Un software con indicazioni personalizzate per raggiungere la tintarella “scientifica” ed evitare di scottarsi. Come una ricetta. Con tanto di allarme in tempo reale quando arriva il punto di “cottura”. A lavorare al progetto e’ il Cnr, che in collaborazione con la Mason university, in Virginia, sta mettendo a punto un apposito algoritmo in grado di tenere conto di vari fattori: posizione geografica, ora del giorno, condizioni meteorologiche, intensita’ della luce solare, tipo di carnagione, livello di difesa utilizzata.
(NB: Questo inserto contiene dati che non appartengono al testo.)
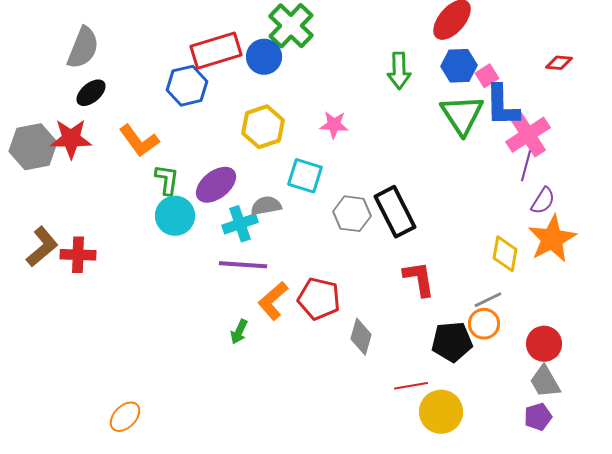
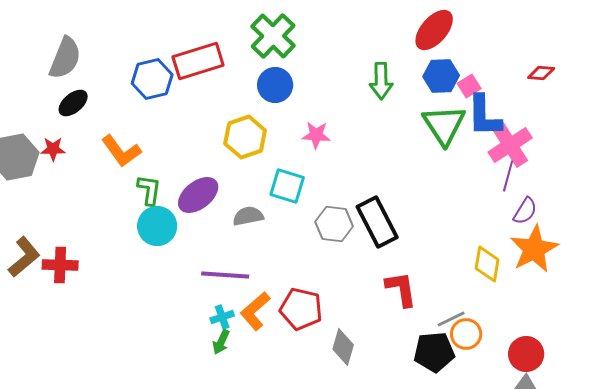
blue circle: (264, 57) -> (275, 85), moved
blue hexagon: (187, 86) -> (152, 79), moved
red star: (71, 139) -> (53, 149), size x0.6
cyan cross: (240, 224) -> (222, 317), moved, size x0.7
gray line: (488, 300) -> (451, 319), moved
Sulle creme si trova scritto sempre piu’ spesso per quanto tempo si puo’ prendere il sole con quel tipo di protezione, ma a fine giornata non si pensa mai a quello a che e’ successo sulla propria pelle e se si e’ rispettato o ecceduto la soglia di tolleranza – ha siegato in un’intervista al Velino il dermatologo Gennaro Spera, del servizio Prevenzione e protezione del Cnr -. Noi abbiamo ribaltato il problema e cerchiamo di elaborare un sistema per quantificare l’esposizione quotidiana rispetto a quanto il proprio organismo consente. E attualmente stiamo verificando empiricamente vari modelli matematici per trovare il piu’ appropriato“.
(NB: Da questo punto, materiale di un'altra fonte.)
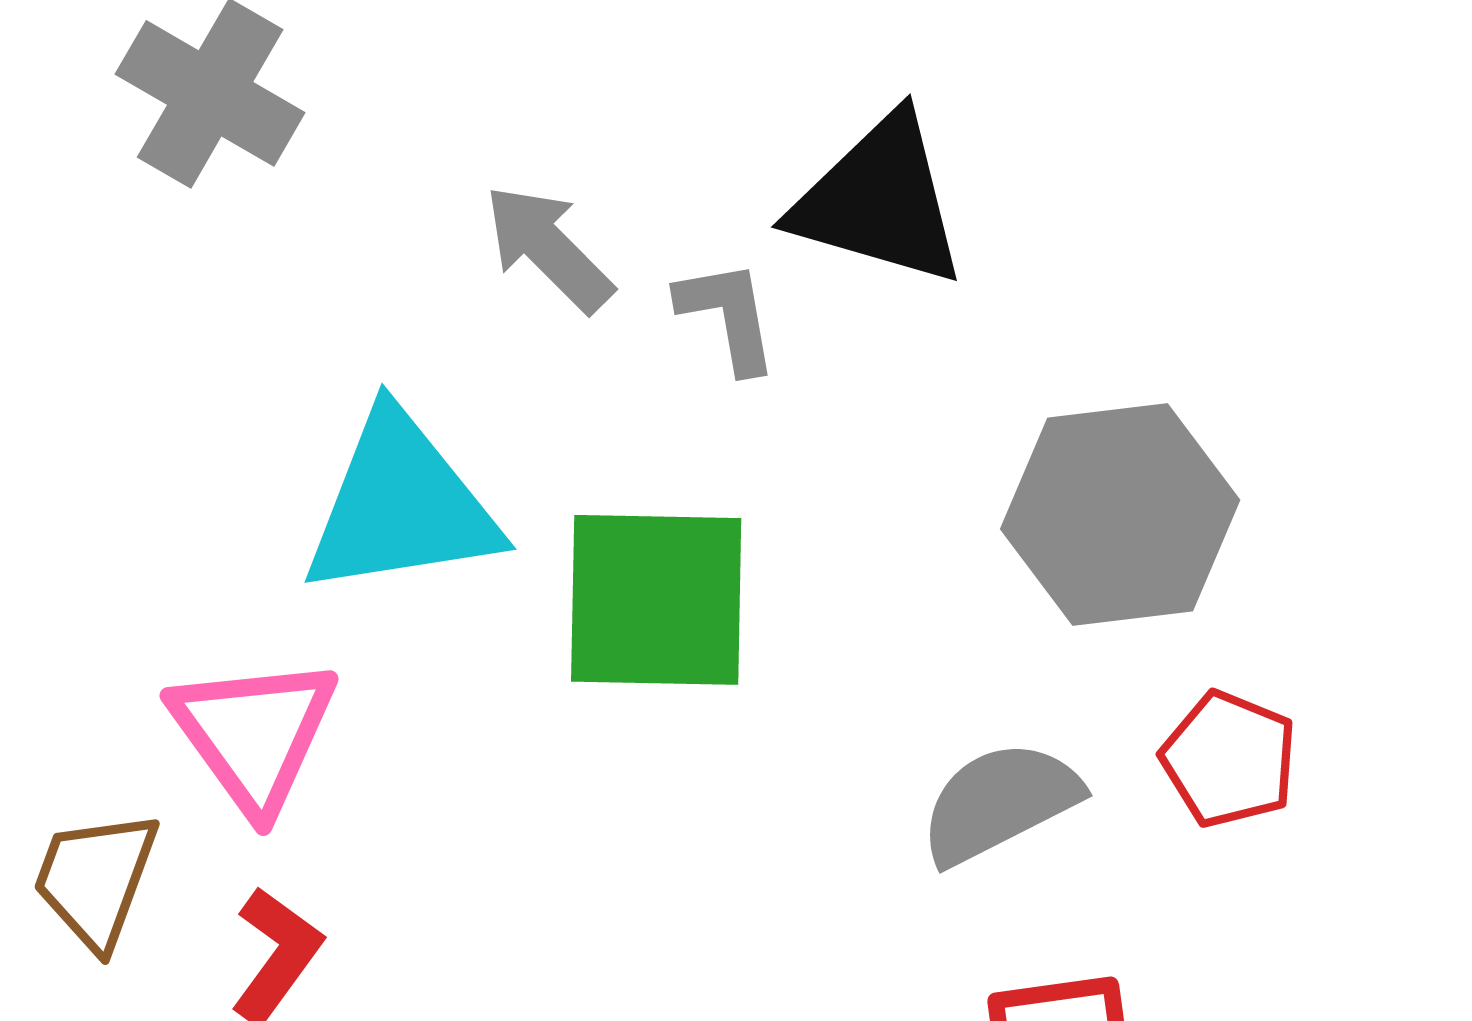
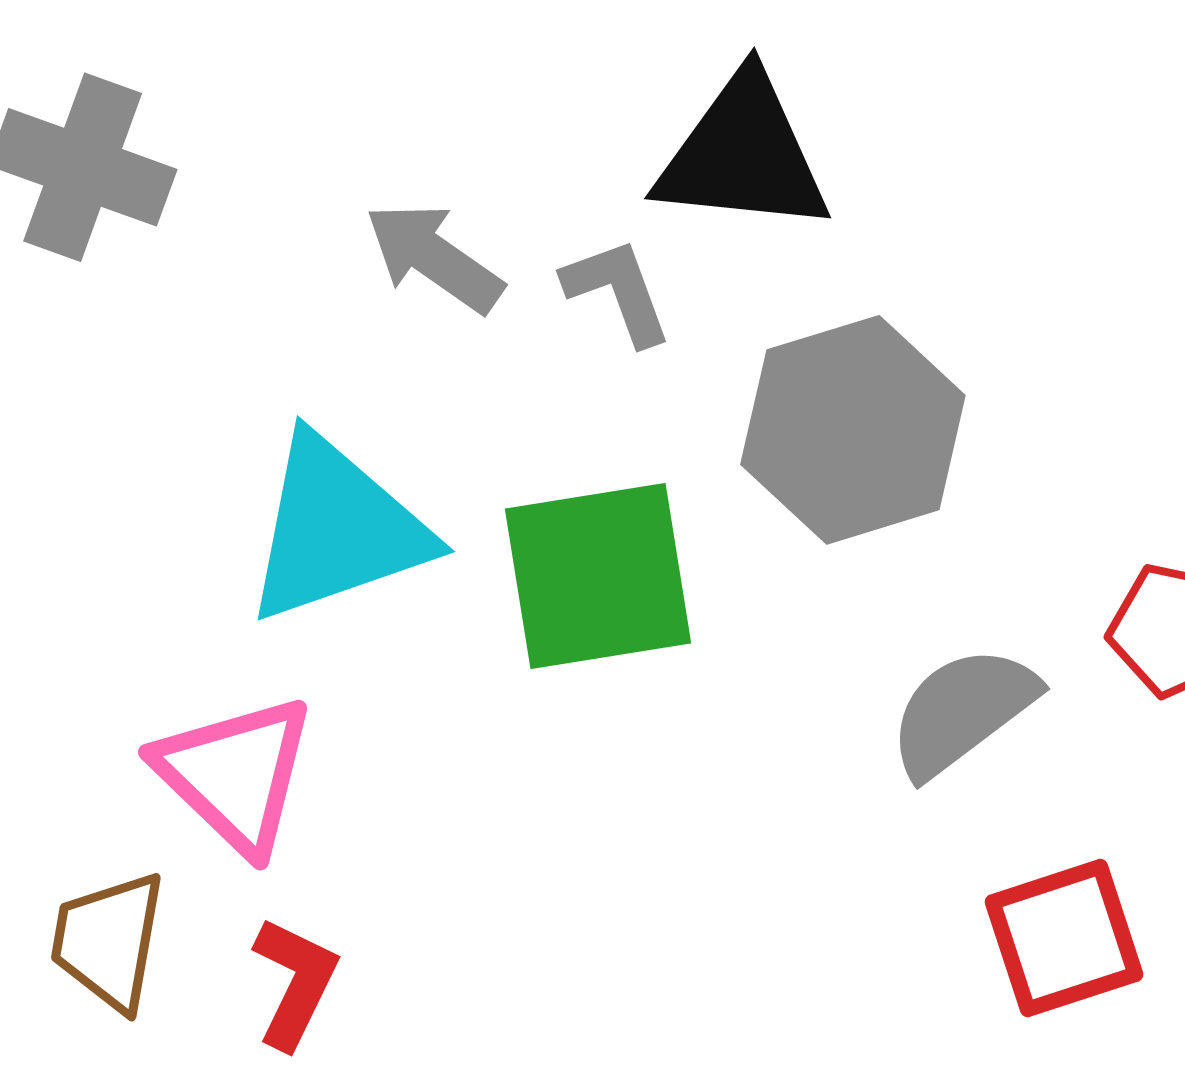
gray hexagon: (1120, 515) -> (853, 430), moved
Come in una dieta in cui si dispone di un bonus di calorie al giorno, allo stesso modo la ricerca intende “programmare” l’esposizione per evitare brutte sorprese. Come le bruciature ma non solo. Oltre alle rughe, infatti, il foto-invecchiamento e’ all’origine anche degli epiteliomi, piccoli tumori della pelle che hanno una stretta relazione con gli abusi di sole accumulati nel tempo. Un problema che puo’ essere risolto con una corretta esposizione al sole, che stando agli studi piu’ recenti entro certe dosi e’ in grado perfino di svolgere una funzione difensiva dal melanoma. L’autoprotezione della pelle di un albino dura dieci minuti appena, una persona con carnagione scura puo’ “resistere” fino a un’ora e mezza: per calcolare in diretta il rischio di scottatura, ecco allora il software allo studio del Cnr. “L’idea e’ di realizzare un programma che, sulla base della georeferenziazione e di informazioni inserite dall’utente, e’ in grado di avvisare, magari con un allarme, quando si sta superando la soglia di rischio – afferma Spera. Siamo a buon punto ed entro la fine dell’anno potrebbe diventare realta’“. Giusto in tempo per la prossima stagione balneare.